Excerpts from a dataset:
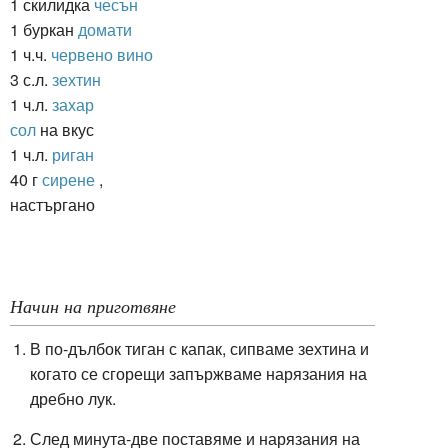
1 скилидка
чесън
1 буркан
домати
1 ч.ч.
червено вино
3 с.л.
зехтин
1 ч.л.
захар
сол
на вкус
1 ч.л.
риган
40 г
сирене
,
настъргано
Начин на приготвяне
В по-дълбок тиган с капак, сипваме зехтина и
когато се сгорещи запържваме нарязания на
дребно лук.
След минута-две поставяме и нарязания на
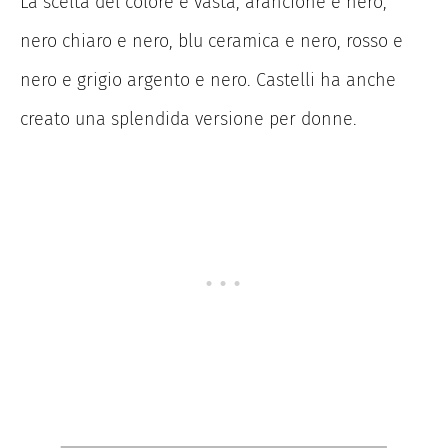
La scelta del colore è vasta, arancione e nero,
nero chiaro e nero, blu ceramica e nero, rosso e
nero e grigio argento e nero. Castelli ha anche
creato una splendida versione per donne.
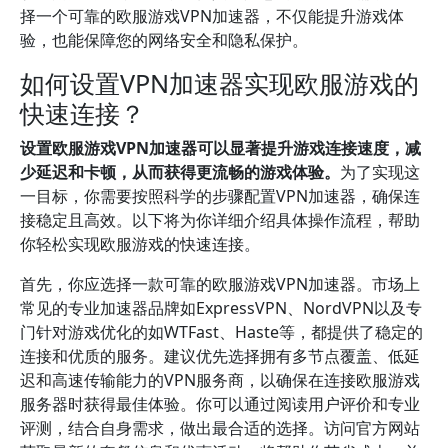
择一个可靠的欧服游戏VPN加速器，不仅能提升游戏体
验，也能保障您的网络安全和隐私保护。
如何设置VPN加速器实现欧服游戏的
快速连接？
设置欧服游戏VPN加速器可以显著提升游戏连接速度，减
少延迟和卡顿，从而获得更流畅的游戏体验。
为了实现这
一目标，你需要按照科学的步骤配置VPN加速器，确保连
接稳定且高效。以下将为你详细介绍具体操作流程，帮助
你轻松实现欧服游戏的快速连接。
首先，你应选择一款可靠的欧服游戏VPN加速器。市场上
常见的专业加速器品牌如ExpressVPN、NordVPN以及专
门针对游戏优化的如WTFast、Haste等，都提供了稳定的
连接和优质的服务。建议优先选择拥有多节点覆盖、低延
迟和高速传输能力的VPN服务商，以确保在连接欧服游戏
服务器时获得最佳体验。你可以通过阅读用户评价和专业
评测，结合自身需求，做出最合适的选择。访问官方网站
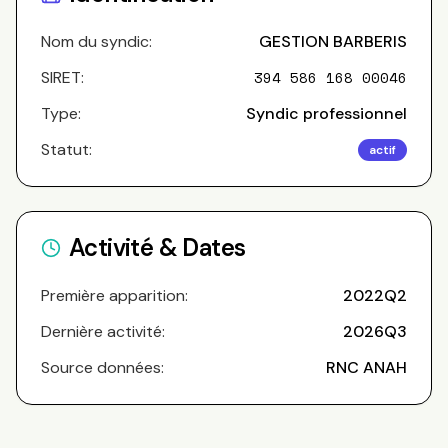
Nom du syndic:
GESTION BARBERIS
SIRET:
394 586 168 00046
Type:
Syndic professionnel
Statut:
actif
Activité & Dates
Première apparition:
2022Q2
Dernière activité:
2026Q3
Source données:
RNC ANAH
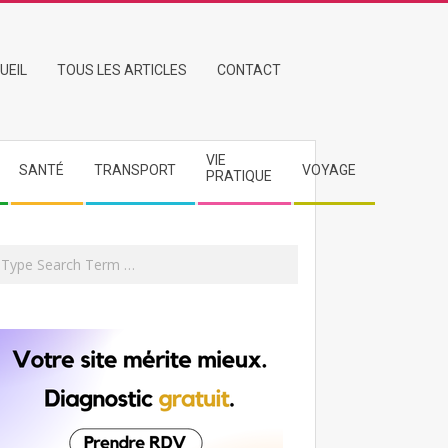
UEIL
TOUS LES ARTICLES
CONTACT
VIE
SANTÉ
TRANSPORT
VOYAGE
PRATIQUE
rch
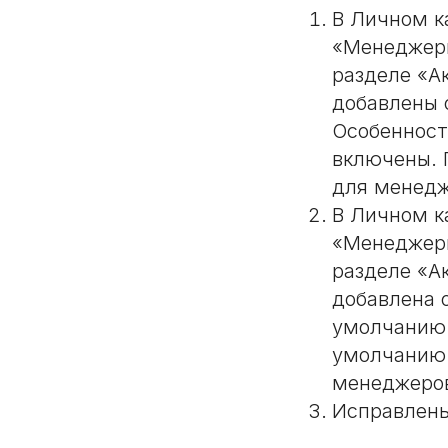
В Личном к
«Менеджеры
разделе «А
добавлены 
Особенност
включены. 
для менедж
В Личном к
«Менеджеры
разделе «А
добавлена 
умолчанию 
умолчанию 
менеджеров
Исправлены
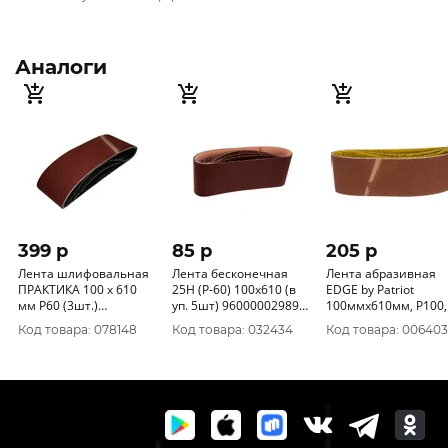
Аналоги
399 p
85 p
205 p
Лента шлифовальная
Лента бесконечная
Лента абразивная
ПРАКТИКА 100 х 610
25Н (P-60) 100х610 (в
EDGE by Patriot
мм P60 (3шт.)
уп. 5шт) 960000029893
100ммх610мм, Р100,
картонный подвес 031-
ГОСТ 12439-79 БАЗ
3шт 820010016
Код товара: 078148
Код товара: 032434
Код товара: 006403
358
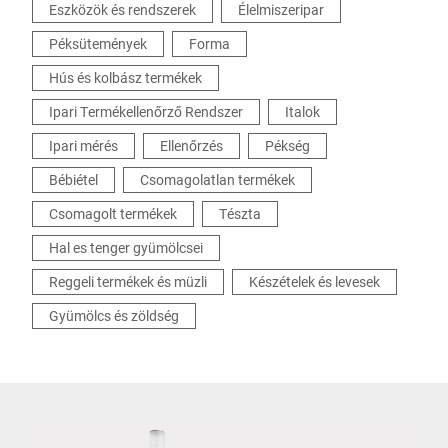
Eszközök és rendszerek
Élelmiszeripar
Péksütemények
Forma
Hús és kolbász termékek
Ipari Termékellenőrző Rendszer
Italok
Ipari mérés
Ellenőrzés
Pékség
Bébiétel
Csomagolatlan termékek
Csomagolt termékek
Tészta
Hal es tenger gyümölcsei
Reggeli termékek és müzli
Készételek és levesek
Gyümölcs és zöldség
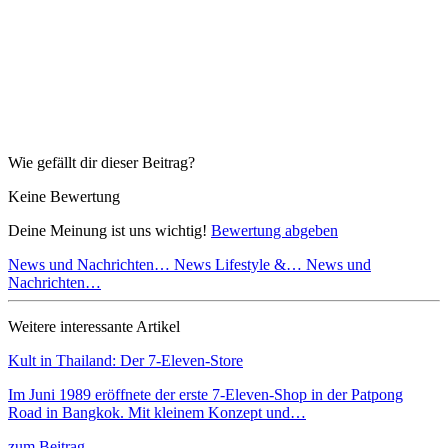
Wie gefällt dir dieser Beitrag?
Keine Bewertung
Deine Meinung ist uns wichtig!
Bewertung abgeben
News und Nachrichten…
News Lifestyle &…
News und
Nachrichten…
Weitere interessante Artikel
Kult in Thailand: Der 7-Eleven-Store
Im Juni 1989 eröffnete der erste 7-Eleven-Shop in der Patpong
Road in Bangkok. Mit kleinem Konzept und…
zum Beitrag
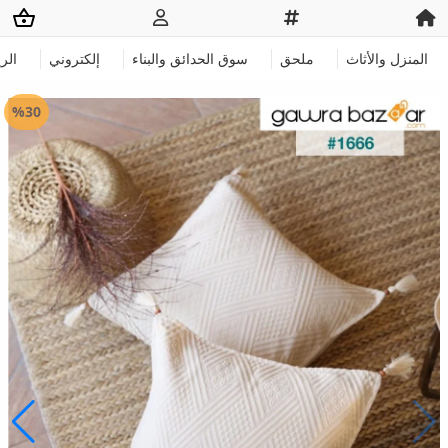
المنزل والأثاث
ملحق
سوق الحدائق والبناء
إلكتروني
الر
%30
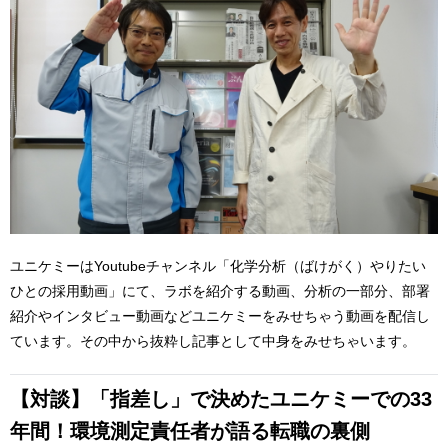
ユニケミーはYoutubeチャンネル「化学分析（ばけがく）やりたい
ひとの採用動画」にて、ラボを紹介する動画、分析の一部分、部署
紹介やインタビュー動画などユニケミーをみせちゃう動画を配信し
ています。その中から抜粋し記事として中身をみせちゃいます。
【対談】「指差し」で決めたユニケミーでの33
年間！環境測定責任者が語る転職の裏側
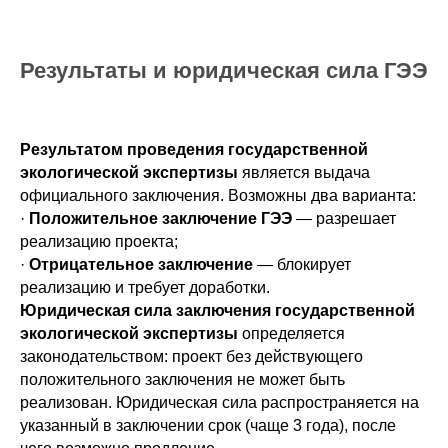
Результаты и юридическая сила ГЭЭ
Результатом проведения государственной
экологической экспертизы
является выдача
официального заключения. Возможны два варианта:
·
Положительное заключение ГЭЭ
— разрешает
реализацию проекта;
·
Отрицательное заключение
— блокирует
реализацию и требует доработки.
Юридическая сила заключения государственной
экологической экспертизы
определяется
законодательством: проект без действующего
положительного заключения не может быть
реализован. Юридическая сила распространяется на
указанный в заключении срок (чаще 3 года), после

Exercise details:
Return each record as written, minus its images.

Task result:
1 скилидка
чесън
1 буркан
домати
1 ч.ч.
червено вино
3 с.л.
зехтин
1 ч.л.
захар
сол
на вкус
1 ч.л.
риган
40 г
сирене
,
настъргано
Начин на приготвяне
В по-дълбок тиган с капак, сипваме зехтина и
когато се сгорещи запържваме нарязания на
дребно лук.
След минута-две поставяме и нарязания на
La scelta del colore è vasta, arancione e nero,
nero chiaro e nero, blu ceramica e nero, rosso e
nero e grigio argento e nero. Castelli ha anche
creato una splendida versione per donne.
择一个可靠的欧服游戏VPN加速器，不仅能提升游戏体
验，也能保障您的网络安全和隐私保护。
如何设置VPN加速器实现欧服游戏的
快速连接？
设置欧服游戏VPN加速器可以显著提升游戏连接速度，减
少延迟和卡顿，从而获得更流畅的游戏体验。
为了实现这
一目标，你需要按照科学的步骤配置VPN加速器，确保连
接稳定且高效。以下将为你详细介绍具体操作流程，帮助
你轻松实现欧服游戏的快速连接。
首先，你应选择一款可靠的欧服游戏VPN加速器。市场上
常见的专业加速器品牌如ExpressVPN、NordVPN以及专
门针对游戏优化的如WTFast、Haste等，都提供了稳定的
连接和优质的服务。建议优先选择拥有多节点覆盖、低延
迟和高速传输能力的VPN服务商，以确保在连接欧服游戏
服务器时获得最佳体验。你可以通过阅读用户评价和专业
评测，结合自身需求，做出最合适的选择。访问官方网站
Nom du syndic:
GESTION BARBERIS
SIRET:
394 586 168 00046
Type:
Syndic professionnel
Statut:
actif
Activité & Dates
Première apparition:
2022Q2
Dernière activité:
2026Q3
Source données:
RNC ANAH
UEIL
TOUS LES ARTICLES
CONTACT
VIE
SANTÉ
TRANSPORT
VOYAGE
PRATIQUE
rch
В Личном к
«Менеджеры
разделе «А
добавлены 
Особенност
включены. 
для менедж
В Личном к
«Менеджеры
разделе «А
добавлена 
умолчанию 
умолчанию 
менеджеров
Исправлены
Аналоги
399 p
85 p
205 p
Лента шлифовальная
Лента бесконечная
Лента абразивная
ПРАКТИКА 100 х 610
25Н (P-60) 100х610 (в
EDGE by Patriot
мм P60 (3шт.)
уп. 5шт) 960000029893
100ммх610мм, Р100,
картонный подвес 031-
ГОСТ 12439-79 БАЗ
3шт 820010016
Код товара: 078148
Код товара: 032434
Код товара: 006403
358
Eszközök és rendszerek
Élelmiszeripar
Péksütemények
Forma
Hús és kolbász termékek
Ipari Termékellenőrző Rendszer
Italok
Ipari mérés
Ellenőrzés
Pékség
Bébiétel
Csomagolatlan termékek
Csomagolt termékek
Tészta
Hal es tenger gyümölcsei
Reggeli termékek és müzli
Készételek és levesek
Gyümölcs és zöldség
Wie gefällt dir dieser Beitrag?
Keine Bewertung
Deine Meinung ist uns wichtig!
Bewertung abgeben
News und Nachrichten…
News Lifestyle &…
News und
Nachrichten…
Weitere interessante Artikel
Kult in Thailand: Der 7-Eleven-Store
Im Juni 1989 eröffnete der erste 7-Eleven-Shop in der Patpong
Road in Bangkok. Mit kleinem Konzept und…
zum Beitrag
المنزل والأثاث
ملحق
سوق الحدائق والبناء
إلكتروني
الر
%30
ユニケミーはYoutubeチャンネル「化学分析（ばけがく）やりたい
ひとの採用動画」にて、ラボを紹介する動画、分析の一部分、部署
紹介やインタビュー動画などユニケミーをみせちゃう動画を配信し
ています。その中から抜粋し記事として中身をみせちゃいます。
【対談】「指差し」で決めたユニケミーでの33
年間！環境測定責任者が語る転職の裏側
Результаты и юридическая сила ГЭЭ
Результатом проведения государственной
экологической экспертизы
является выдача
официального заключения. Возможны два варианта:
·
Положительное заключение ГЭЭ
— разрешает
реализацию проекта;
·
Отрицательное заключение
— блокирует
реализацию и требует доработки.
Юридическая сила заключения государственной
экологической экспертизы
определяется
законодательством: проект без действующего
положительного заключения не может быть
реализован. Юридическая сила распространяется на
указанный в заключении срок (чаще 3 года), после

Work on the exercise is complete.